Pubblicato da Redazione il 6 dicembre 2010 in Politica |

L’idea che condivido con l’editore di questo blog è che si debba essere cronisti e non commentatori e penso che la maggior parte dei lettori, non solo i nostri, possa condividere.

Se pensiamo al successo del Tg di Mentana ne traiamo una conferma. Lessi in un articolato articolo su Repubblica tempo fa (non ne ricordo l’autore) che «Mentana dà le notizie e non le commenta, Minzolini commenta le notizie che non dà». Trovo che in questo semplice, azzeccato e simpatico aforisma ci sia del verissimo. Com’è altrettanto vero che c’è chi sa commentare in maniera eccelsa e riesce a dare grande dignità a questo tipo di giornalismo.

Ad esempio, non so da chi abbia imparato Michele Serra ma credo che abbia superato comunque i suoi maestri. Lui non intinge la penna nel veleno ma nella sagacia e nell’intelligenza. In tutti i modi, «c’è un tempo per raccontare e un tempo per commentare».  Sì, ma cosa, direte voi?

Parliamo di Fini e dei suoi.  Poche settimane or sono Il Secolo d’Italia chiede scusa a Montanelli: «Indro su Berlusconi avevi ragione tu».  Partiamo da qui. Ma noi lo abbiamo sempre pensato che avesse ragione, semplicemente perché se ne sapeva su Berlusconi e se ne sapeva su Montanelli, le loro storie erano ben conosciute. Persino Bossi sapeva. Quindi questo ravvedimento «secolare» fa trasecolare. Però, però, questi che venivano dal Msi, dal fascismo, erano nell’angolo. «Dio Patria e Famiglia», di matrice statalista, giustizialista e conservatrice, magari credevano ancora nell’uomo forte, mentre noi preferiamo credere nell’uomo. Poteva convivere il giustizialismo col «similgarantismo contestualizzato» del Berlusca? Forse, ma solo fino ad un certo punto, solo fino a questo punto. A Fini concediamo un’attenuante, non particolarmente generica: Berlusconi lo ha sdoganato. E lo penso non da oggi.
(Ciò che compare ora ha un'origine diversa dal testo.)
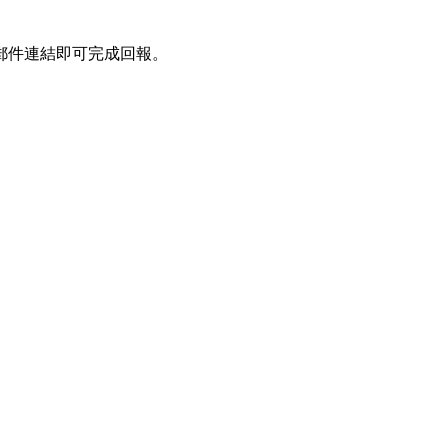
郵件連結即可完成回報。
Questo sdoganamento ha fatto bene all’Italia sul piano della democrazia.

Poi la fame di poltrone, covata per tutto il dopoguerra, ha portato alla ribalta personaggi che non hanno mai perso l’odore del fascismo, ma questi sono effetti collaterali. Adesso Libero, un giornale che evidentemente ha il titolo sbagliato, pubblica nomi, foto ed e-mail dei «traditori». Ecco quindi rispuntare lo squadrismo, si additano i singoli con una disperata azione violenta. Non so se il tradimento sia una categoria politica, ma se lo è dobbiamo chiedere; forse non è tradimento degli elettori (il mitico popolo sovrano) andare al potere non per fare l’interesse dei cittadini (dello Stato, della patria, se vi pare) ma i propri?  Viene voglia di comprare Libero per avere quelle e mail e scrivere a questi parlamentari: avete fatto una scelta dignitosa, siamo con voi.